Stored data:
= = = =
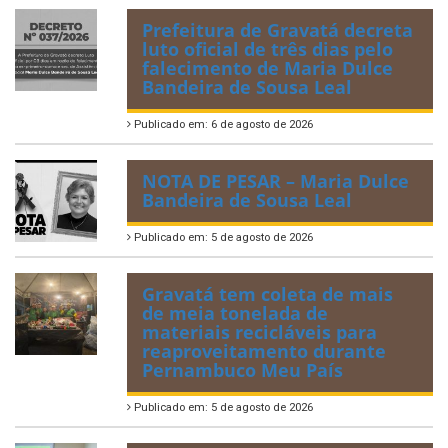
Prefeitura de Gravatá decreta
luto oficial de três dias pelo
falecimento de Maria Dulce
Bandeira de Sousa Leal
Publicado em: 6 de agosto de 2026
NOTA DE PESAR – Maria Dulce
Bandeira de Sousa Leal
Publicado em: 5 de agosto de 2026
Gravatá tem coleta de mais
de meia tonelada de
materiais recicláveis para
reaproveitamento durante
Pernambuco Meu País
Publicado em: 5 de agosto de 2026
= = = =
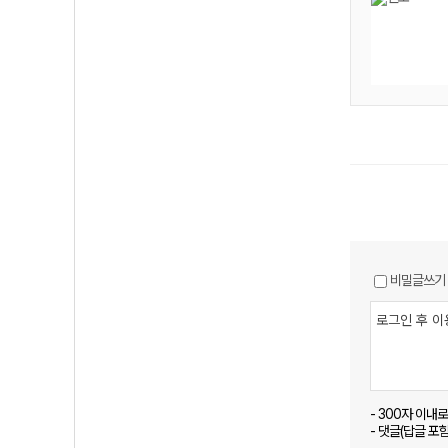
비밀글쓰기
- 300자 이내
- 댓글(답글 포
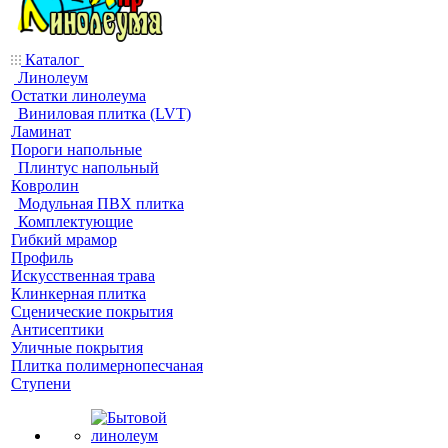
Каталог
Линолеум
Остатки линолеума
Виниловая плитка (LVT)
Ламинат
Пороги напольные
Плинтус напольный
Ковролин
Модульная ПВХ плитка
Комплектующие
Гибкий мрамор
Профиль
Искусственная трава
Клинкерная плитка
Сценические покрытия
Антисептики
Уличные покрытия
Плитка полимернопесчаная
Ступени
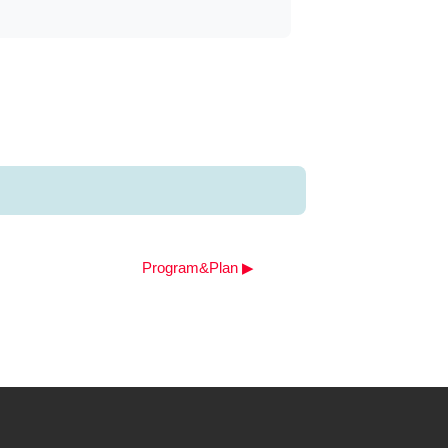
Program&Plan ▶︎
= = = =
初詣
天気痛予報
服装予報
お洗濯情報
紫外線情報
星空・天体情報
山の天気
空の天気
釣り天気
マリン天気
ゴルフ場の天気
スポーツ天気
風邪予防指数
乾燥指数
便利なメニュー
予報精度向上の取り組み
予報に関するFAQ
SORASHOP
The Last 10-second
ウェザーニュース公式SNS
= = = =
AIM OF THE TASK: Pull every line with "Dulce" from the records.

SOLVED EXERCISE:
falecimento de Maria Dulce
NOTA DE PESAR – Maria Dulce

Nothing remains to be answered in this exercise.